TASK DIRECTIONS ▸
Scan the records below for the word "means". Copy each line where it appears.

INPUT DATA ▸
------------------------------------------------------------
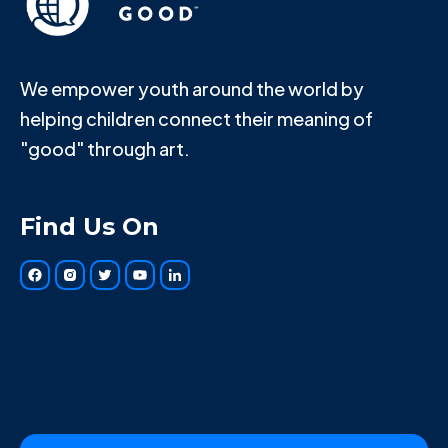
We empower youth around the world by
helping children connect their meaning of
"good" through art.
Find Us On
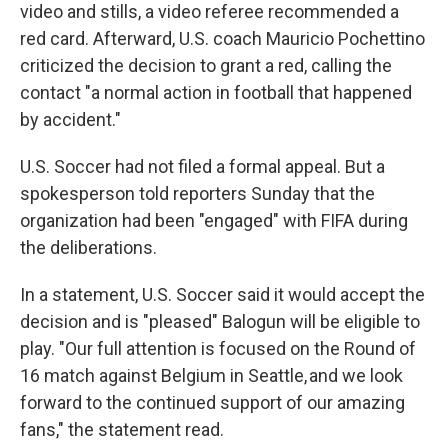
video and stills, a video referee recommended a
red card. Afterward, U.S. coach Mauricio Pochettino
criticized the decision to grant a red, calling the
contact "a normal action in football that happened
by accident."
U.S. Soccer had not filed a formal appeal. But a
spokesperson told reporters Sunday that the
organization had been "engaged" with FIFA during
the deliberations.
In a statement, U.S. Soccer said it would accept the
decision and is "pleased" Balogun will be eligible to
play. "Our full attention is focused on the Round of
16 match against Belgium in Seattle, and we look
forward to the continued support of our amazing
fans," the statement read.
------------------------------------------------------------
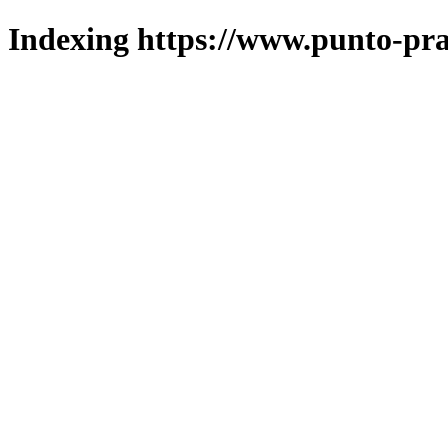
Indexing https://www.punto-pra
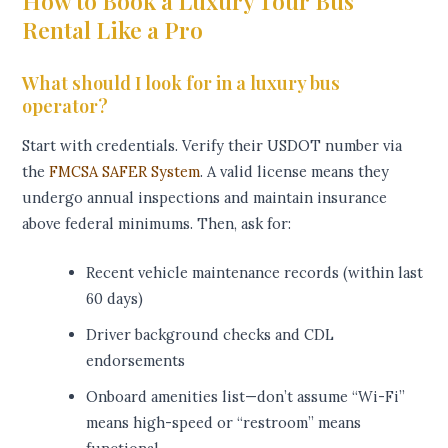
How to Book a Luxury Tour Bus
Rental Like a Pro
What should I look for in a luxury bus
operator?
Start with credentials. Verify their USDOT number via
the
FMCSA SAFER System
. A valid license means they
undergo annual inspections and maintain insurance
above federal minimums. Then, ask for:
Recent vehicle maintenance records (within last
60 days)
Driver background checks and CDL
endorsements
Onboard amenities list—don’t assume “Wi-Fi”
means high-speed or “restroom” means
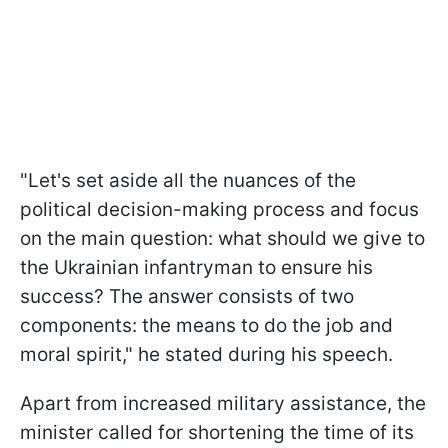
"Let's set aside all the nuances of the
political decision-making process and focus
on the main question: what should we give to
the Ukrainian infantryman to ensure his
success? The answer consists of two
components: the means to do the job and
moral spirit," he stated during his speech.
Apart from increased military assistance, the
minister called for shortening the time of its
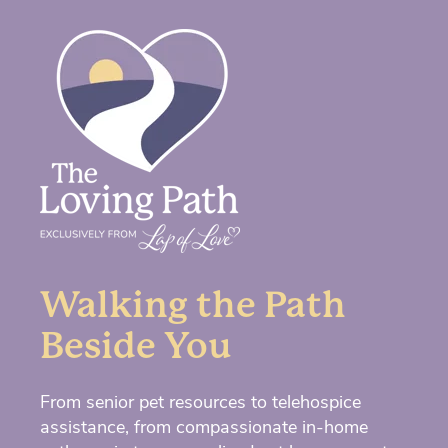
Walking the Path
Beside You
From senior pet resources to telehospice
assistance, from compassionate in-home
------------------------------------------------------------
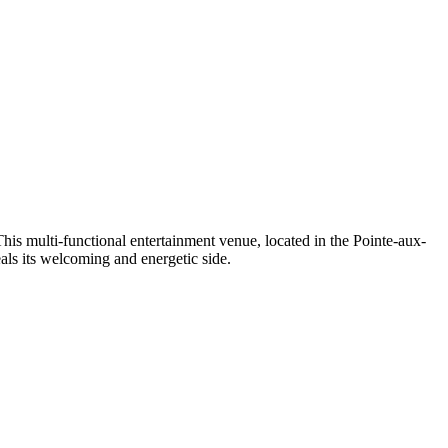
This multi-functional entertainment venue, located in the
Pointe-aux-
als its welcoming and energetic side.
------------------------------------------------------------
WRITTEN RESPONSE ▸
. A valid license means they
means high-speed or “restroom” means
components: the means to do the job and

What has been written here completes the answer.